SecondLife: Texture upload sizes reviewed, Part 1

– Note that you can find part 2 here. This link is displayed again at the very end of this essay, so you can just click through to the next part! –

When I came to SL several years ago, I was already able to texture stuff (with a background of texturing for other 3D applications – Poser, mainly).
What I had to learn about, however, were texture sizes. I was used to texturing *large* (meaning working with textures that were up to 10,000×10,000 pixels large) – and SL, at that time, offered maximum texture sizes of 2048×2048 pixels (which was eventually cut down to 1024×1024). I made many tests, figureing out which size worked best, and stuck to 1024×1024.

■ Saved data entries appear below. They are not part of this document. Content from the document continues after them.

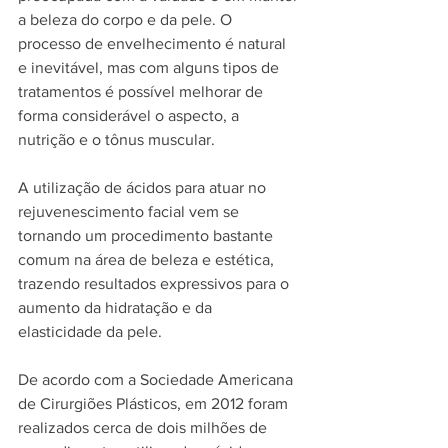
a beleza do corpo e da pele. O 
processo de envelhecimento é natural 
e inevitável, mas com alguns tipos de 
tratamentos é possível melhorar de 
forma considerável o aspecto, a 
nutrição e o tônus muscular.
A utilização de ácidos para atuar no 
rejuvenescimento facial vem se 
tornando um procedimento bastante 
comum na área de beleza e estética, 
trazendo resultados expressivos para o 
aumento da hidratação e da 
elasticidade da pele.
De acordo com a Sociedade Americana 
de Cirurgiões Plásticos, em 2012 foram 
realizados cerca de dois milhões de 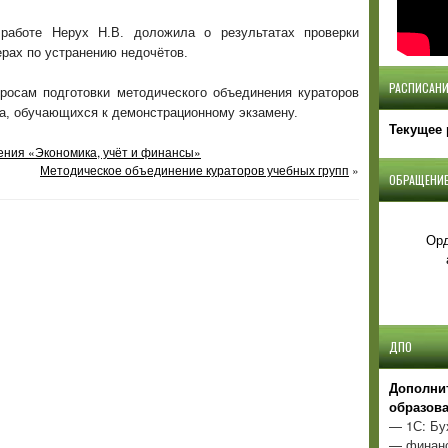
 работе Нерух Н.В. доложила о результатах проверки
ерах по устранению недочётов.
РАСПИСАНИ
осам подготовки методического объединения кураторов
та, обучающихся к демонстрационному экзамену.
Текущее 
ения «Экономика, учёт и финансы»
Методическое объединение кураторов учебных групп
»
ОБРАЩЕНИЕ
Орд
ДПО
Д
ополни
образов
— 1С: Бу
— финанс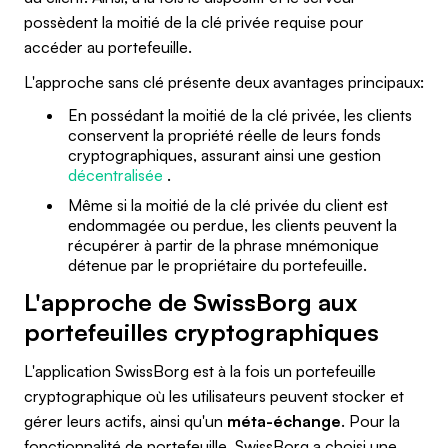
possèdent la moitié de la clé privée requise pour
accéder au portefeuille.
L'approche sans clé présente deux avantages principaux:
En possédant la moitié de la clé privée, les clients
conservent la propriété réelle de leurs fonds
cryptographiques, assurant ainsi une gestion
décentralisée
.
Même si la moitié de la clé privée du client est
endommagée ou perdue, les clients peuvent la
récupérer à partir de la phrase mnémonique
détenue par le propriétaire du portefeuille.
L'approche de SwissBorg aux
portefeuilles cryptographiques
L'application SwissBorg est à la fois un portefeuille
cryptographique où les utilisateurs peuvent stocker et
gérer leurs actifs, ainsi qu'un
méta-échange
. Pour la
fonctionnalité de portefeuille, SwissBorg a choisi une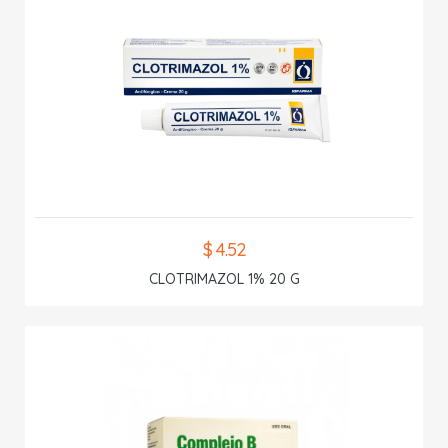
$ 4.52
CLOTRIMAZOL 1% 20 G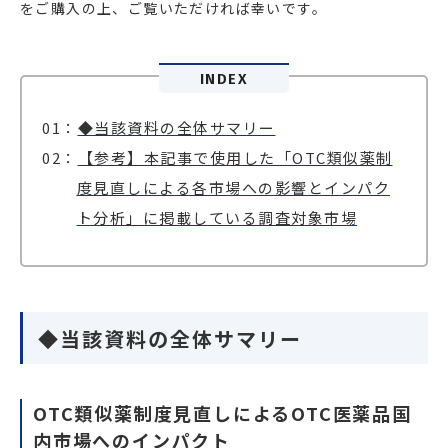
をご購入の上、ご覧いただければ幸いです。
INDEX
◆当該資料の全体サマリー
【参考】本記事で使用した「OTC類似薬制
度見直しによる各市場への影響とインパク
ト分析」に掲載している調査対象市場
◆当該資料の全体サマリー
OTC類似薬制度見直しによるOTC医薬品国
内市場へのインパクト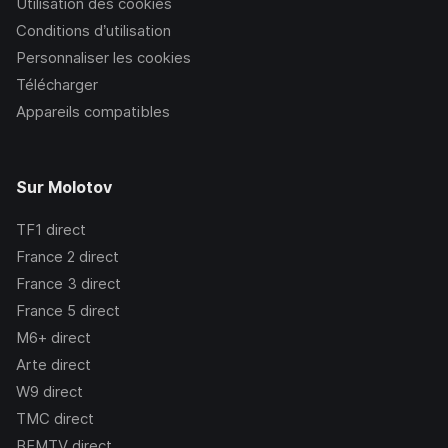
Utilisation des cookies
Conditions d’utilisation
Personnaliser les cookies
Télécharger
Appareils compatibles
Sur Molotov
TF1
direct
France 2
direct
France 3
direct
France 5
direct
M6+
direct
Arte
direct
W9
direct
TMC
direct
BFMTV
direct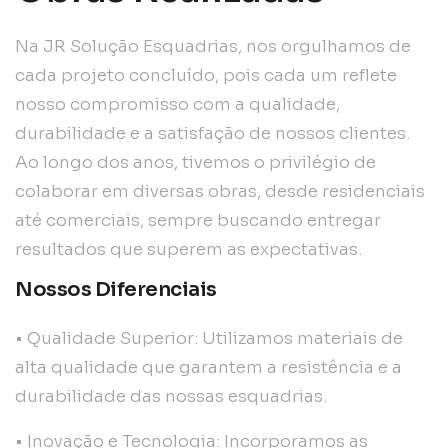
Na JR Solução Esquadrias, nos orgulhamos de
cada projeto concluído, pois cada um reflete
nosso compromisso com a qualidade,
durabilidade e a satisfação de nossos clientes.
Ao longo dos anos, tivemos o privilégio de
colaborar em diversas obras, desde residenciais
até comerciais, sempre buscando entregar
resultados que superem as expectativas.
Nossos Diferenciais
• Qualidade Superior: Utilizamos materiais de
alta qualidade que garantem a resistência e a
durabilidade das nossas esquadrias.
• Inovação e Tecnologia: Incorporamos as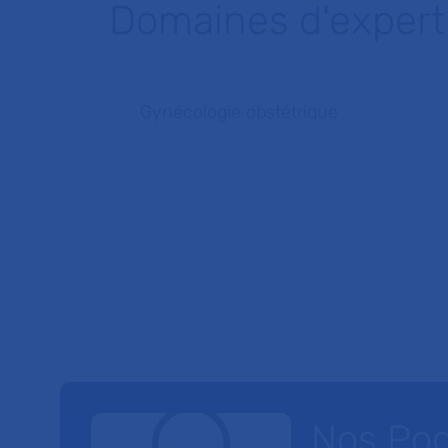
Domaines d'expert
Gynécologie obstétrique
Nos Po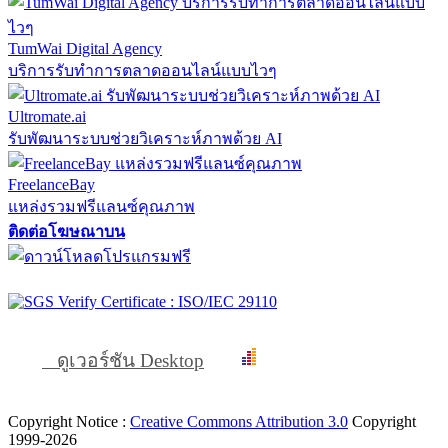
TumWai Digital Agency
บริการรับทำการตลาดออนไลน์แบบไวๆ
Ultromate.ai
รับพัฒนาระบบช่วยวิเคราะห์ภาพด้วย AI
FreelanceBay
แหล่งรวมฟรีแลนซ์คุณภาพ
ติดต่อโฆษณาบน
ดูเวอร์ชัน Desktop
Copyright Notice :
Creative Commons Attribution 3.0
Copyright
1999-2026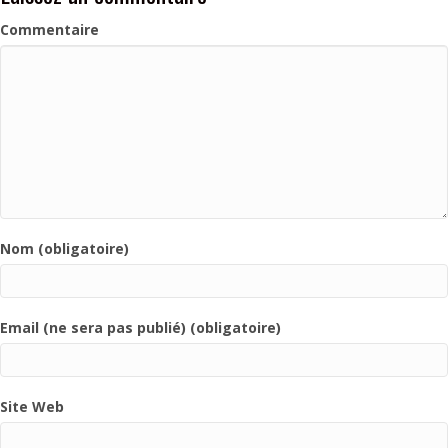
Commentaire
Nom (obligatoire)
Email (ne sera pas publié) (obligatoire)
Site Web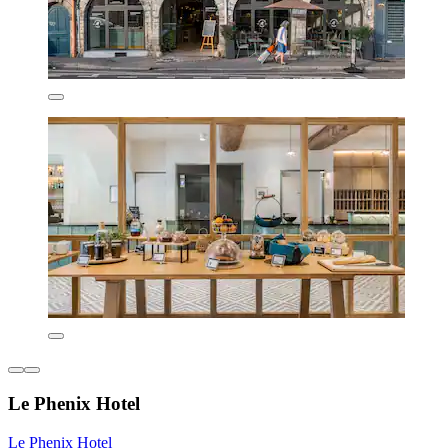
Le Phenix Hotel
Le Phenix Hotel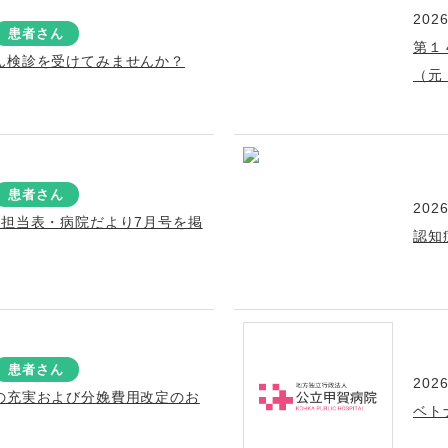
2026
患者さん
第１
ん検診を受けてみませんか？
（元
患者さん
2026
療担当表・病院だより7月号を掲
認知
患者さん
2026
の充実および分娩費用改定のお
ベト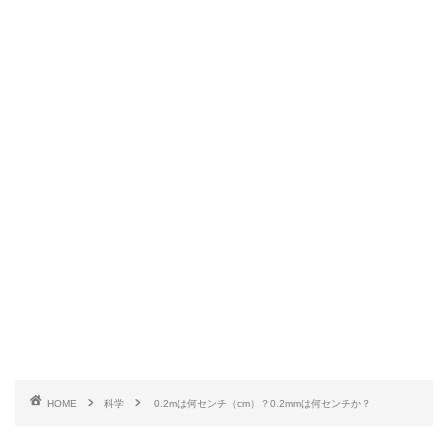
HOME
科学
0.2mは何センチ（cm）？0.2mmは何センチか？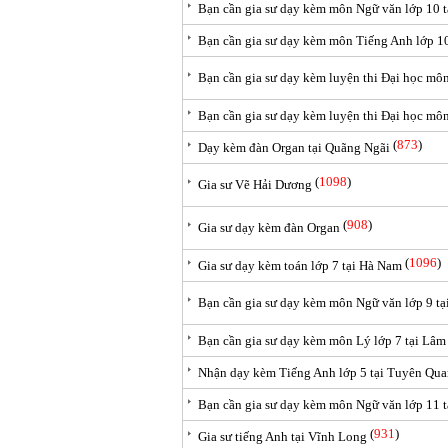
Bạn cần gia sư dạy kèm môn Ngữ văn lớp 10 t
Bạn cần gia sư dạy kèm môn Tiếng Anh lớp 10
Bạn cần gia sư dạy kèm luyện thi Đại học mô
Bạn cần gia sư dạy kèm luyện thi Đại học mô
(
873
)
Dạy kèm đàn Organ tại Quãng Ngãi
(
1098
)
Gia sư Vẽ Hải Dương
(
908
)
Gia sư dạy kèm đàn Organ
(
1096
)
Gia sư dạy kèm toán lớp 7 tại Hà Nam
Bạn cần gia sư dạy kèm môn Ngữ văn lớp 9 t
Bạn cần gia sư dạy kèm môn Lý lớp 7 tại Lâ
Nhận dạy kèm Tiếng Anh lớp 5 tại Tuyên Qu
Bạn cần gia sư dạy kèm môn Ngữ văn lớp 11 t
(
931
)
Gia sư tiếng Anh tại Vĩnh Long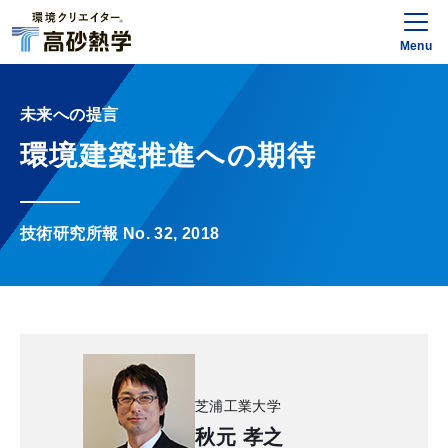
Menu
未来への提言
環境建築推進への期待
技術研究所報 No. 32, 2018
芝浦工業大学
秋元 孝之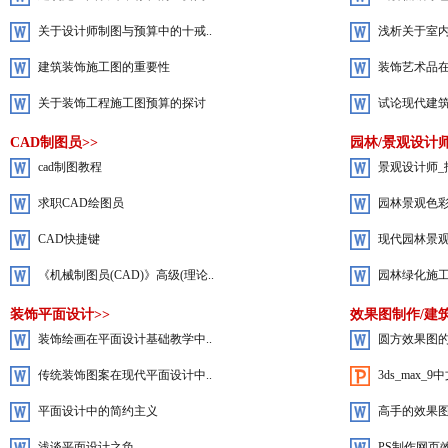
关于设计师制图与预算中的十戒..
浅析关于室
建筑装饰施工图的重要性
装饰艺术品在
关于装饰工程施工图预算的探讨
试论现代建
CAD制图员>>
园林/景观设计师
cad制图教程
景观设计师_
求职CAD绘图员
园林景观色
CAD快捷键
现代园林景观
《机械制图员(CAD)》高级(理论..
园林绿化施
装饰平面设计>>
效果图制作/建筑
装饰绘画在平面设计基础教学中..
圆方效果图
传统装饰图案在现代平面设计中..
3ds_max_
平面设计中的简约主义
高手的效果
浅谈平面设计之负
PS制作网页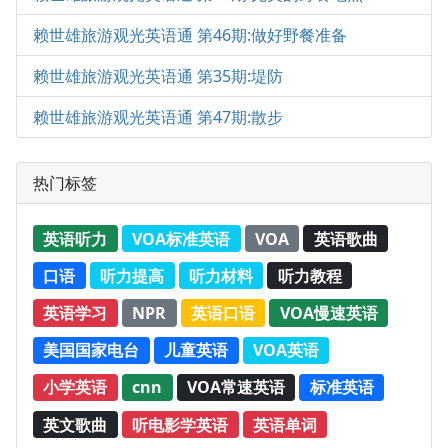
赖世雄旅游观光英语通 第46期:做好野餐准备
赖世雄旅游观光英语通 第35期:堤防
赖世雄旅游观光英语通 第47期:散步
热门标签
英语听力
VOA标准英语
VOA
英语歌曲
口语
听力提高
听力材料
听力教程
英语学习
NPR
英语口语
VOA慢速英语
美国国家电台
儿童英语
VOA英语
小学英语
cnn
VOA常速英语
标准英语
英文歌曲
听电影学英语
英语单词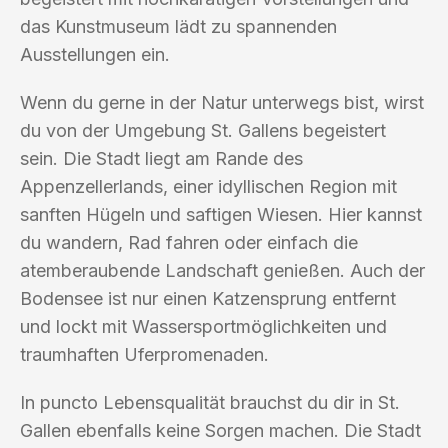
das Kunstmuseum lädt zu spannenden
Ausstellungen ein.
Wenn du gerne in der Natur unterwegs bist, wirst
du von der Umgebung St. Gallens begeistert
sein. Die Stadt liegt am Rande des
Appenzellerlands, einer idyllischen Region mit
sanften Hügeln und saftigen Wiesen. Hier kannst
du wandern, Rad fahren oder einfach die
atemberaubende Landschaft genießen. Auch der
Bodensee ist nur einen Katzensprung entfernt
und lockt mit Wassersportmöglichkeiten und
traumhaften Uferpromenaden.
In puncto Lebensqualität brauchst du dir in St.
Gallen ebenfalls keine Sorgen machen. Die Stadt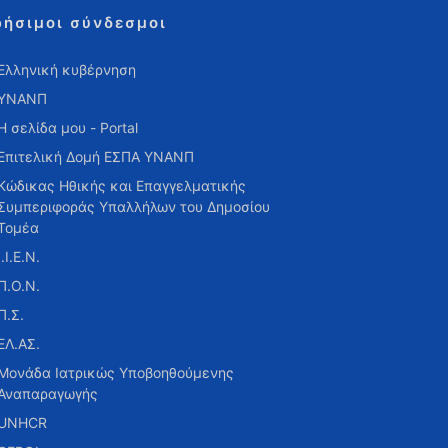
ρήσιμοι σύνδεσμοι
Ελληνική κυβέρνηση
ΥΝΑΝΠ
Η σελίδα μου - Portal
Επιτελική Δομή ΕΣΠΑ ΥΝΑΝΠ
Κώδικας Ηθικής και Επαγγελματικής
Συμπεριφοράς Υπαλλήλων του Δημοσίου
Τομέα
Ι.Ι.Ε.Ν.
Π.Ο.Ν.
Π.Σ.
ΕΛ.ΑΣ.
Μονάδα Ιατρικώς Υποβοηθούμενης
Αναπαραγωγής
UNHCR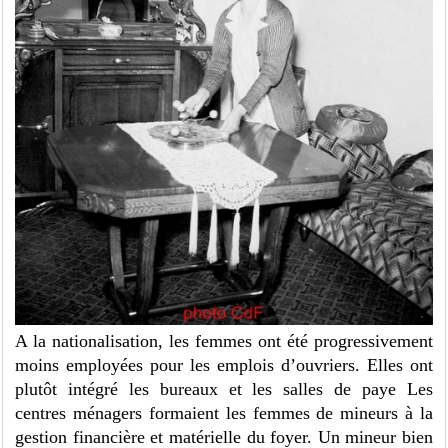
A la nationalisation, les femmes ont été progressivement
moins employées pour les emplois d’ouvriers. Elles ont
plutôt intégré les bureaux et les salles de paye Les
centres ménagers formaient les femmes de mineurs à la
gestion financière et matérielle du foyer. Un mineur bien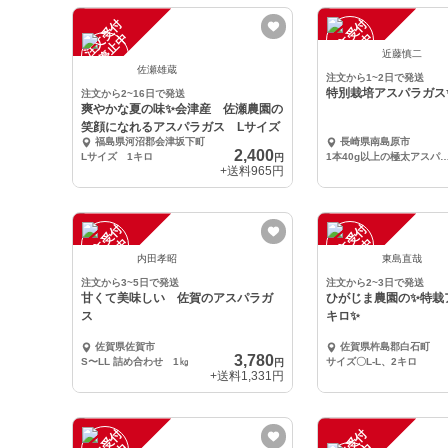
注
文
受
付
停
止
注
文
受
付
停
止
中
中
近藤慎二
佐瀬雄蔵
注文から1~2日で発送
特別栽培アスパラガス✨
注文から2~16日で発送
爽やかな夏の味✨会津産 佐瀬農園の
笑顔になれるアスパラガス Lサイズ
福島県河沼郡会津坂下町
長崎県南島原市
2,400
Lサイズ 1キロ
1本40g以上の極太アスパラ☆
円
+送料
965円
注
文
受
付
停
止
注
文
受
付
停
止
中
中
内田孝昭
東島直哉
注文から3~5日で発送
注文から2~3日で発送
甘くて美味しい 佐賀のアスパラガ
ひがじま農園の✨特栽
ス
キロ✨
佐賀県佐賀市
佐賀県杵島郡白石町
3,780
S〜LL 詰め合わせ 1㎏
サイズ〇L-L、2キロ
円
+送料
1,331円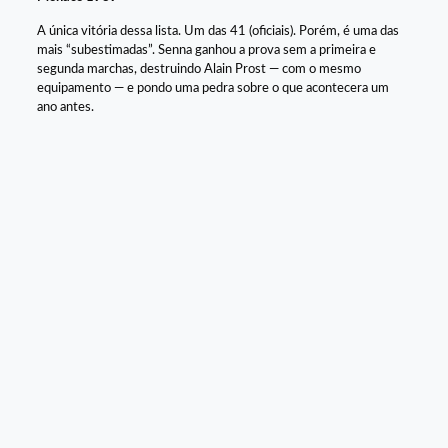
A única vitória dessa lista. Um das 41 (oficiais). Porém, é uma das
mais “subestimadas”. Senna ganhou a prova sem a primeira e
segunda marchas, destruindo Alain Prost — com o mesmo
equipamento — e pondo uma pedra sobre o que acontecera um
ano antes.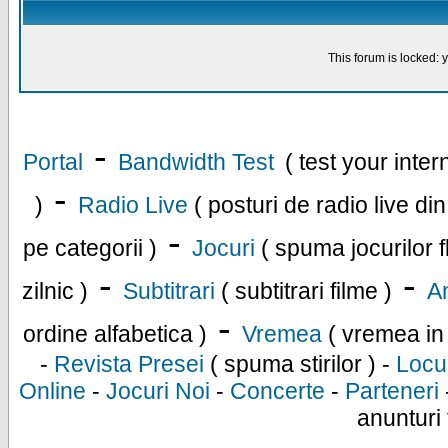
This forum is locked: y
-
Portal
Bandwidth Test
( test your inte
-
)
Radio Live
( posturi de radio live di
-
pe categorii )
Jocuri
( spuma jocurilor f
-
-
zilnic )
Subtitrari
( subtitrari filme )
An
-
ordine alfabetica )
Vremea
( vremea in
-
Revista Presei
( spuma stirilor ) -
Locu
Online
-
Jocuri Noi
-
Concerte
-
Parteneri
anunturi 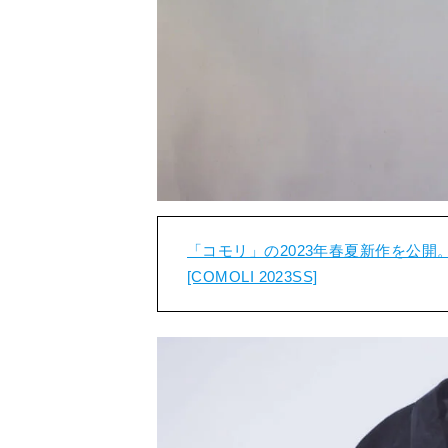
「コモリ」の2023年春夏新作を公
[COMOLI 2023SS]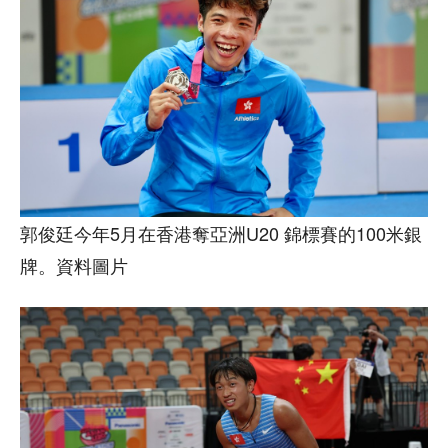
郭俊廷今年5月在香港奪亞洲U20 錦標賽的100米銀
牌。資料圖片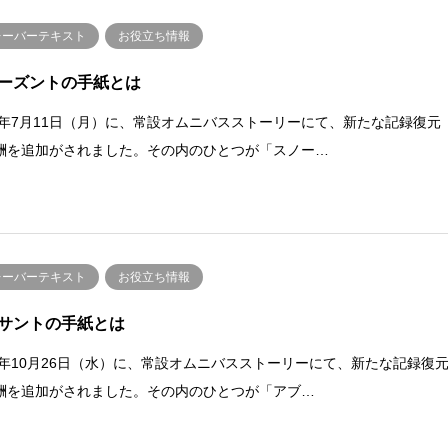
レーバーテキスト
お役立ち情報
ーズントの手紙とは
22年7月11日（月）に、常設オムニバスストーリーにて、新たな記録復元
酬を追加がされました。その内のひとつが「スノー…
レーバーテキスト
お役立ち情報
サントの手紙とは
22年10月26日（水）に、常設オムニバスストーリーにて、新たな記録復
酬を追加がされました。その内のひとつが「アブ…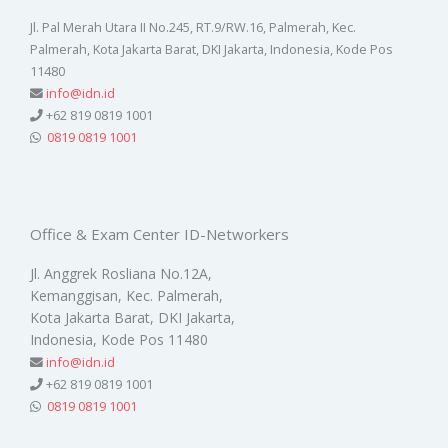
Jl. Pal Merah Utara II No.245, RT.9/RW.16, Palmerah, Kec.
Palmerah, Kota Jakarta Barat, DKI Jakarta, Indonesia, Kode Pos
11480
info@idn.id
+62 819 0819 1001
0819 0819 1001
Office & Exam Center ID-Networkers
Jl. Anggrek Rosliana No.12A,
Kemanggisan, Kec. Palmerah,
Kota Jakarta Barat, DKI Jakarta,
Indonesia, Kode Pos 11480
info@idn.id
+62 819 0819 1001
0819 0819 1001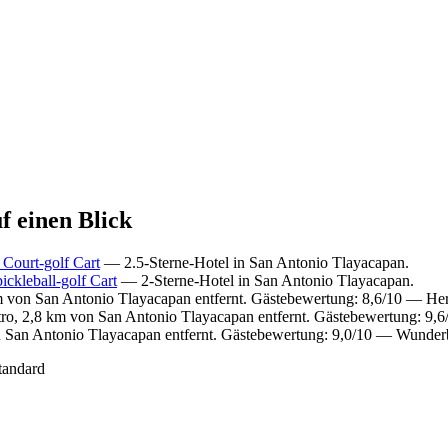
f einen Blick
 Court-golf Cart
— 2.5-Sterne-Hotel in San Antonio Tlayacapan.
ckleball-golf Cart
— 2-Sterne-Hotel in San Antonio Tlayacapan.
m von San Antonio Tlayacapan entfernt. Gästebewertung: 8,6/10 — He
tro, 2,8 km von San Antonio Tlayacapan entfernt. Gästebewertung: 9
n San Antonio Tlayacapan entfernt. Gästebewertung: 9,0/10 — Wunder
tandard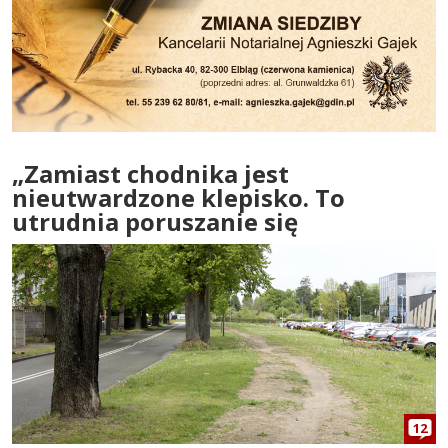
„Zamiast chodnika jest
nieutwardzone klepisko. To
utrudnia poruszanie się
12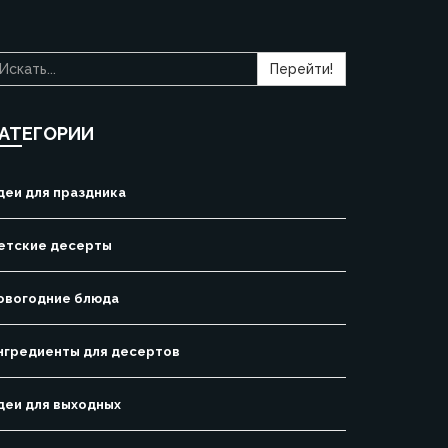
Перейти!
АТЕГОРИИ
деи для праздника
етские десерты
овогодние блюда
нгредиенты для десертов
деи для выходных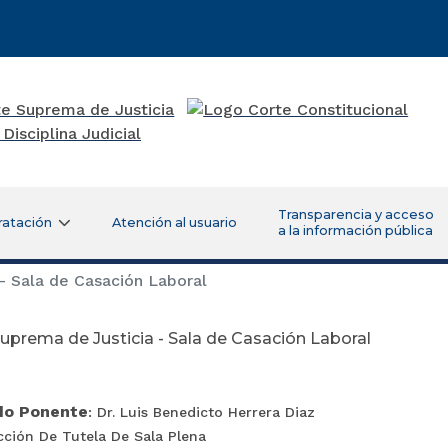
Transparencia y acceso
ratación
Atención al usuario
a la información pública
- Sala de Casación Laboral
uprema de Justicia - Sala de Casación Laboral
do Ponente
: Dr. Luis Benedicto Herrera Diaz
cción De Tutela De Sala Plena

Now, I’m perfectly aware that about 99% of all tutorials that are dealing with texturing avatar skin, clothes etc. will advise you to work in your image editing software at 1024×1024, but they’ll also advise you to resize to 512×512 before uploading. Their reason for that advice? „Well the SL server will resize all textures that are uploaded in 1024×1024 to 512×512 anyway when rendering them out on the SL avatar.“
The reason I’m writing this is that I strongly disagree with that advice, and I’m here to actually show you why you shouldn’t only texture at 1024×1024 but also upload at 1024×1024. And while it’s true that the SL servers do resize the textures when rendering them to the avatar, SL does a much better job at this than any image editing software (like Photoshop, Gimp or PhotoImpact) could ever do.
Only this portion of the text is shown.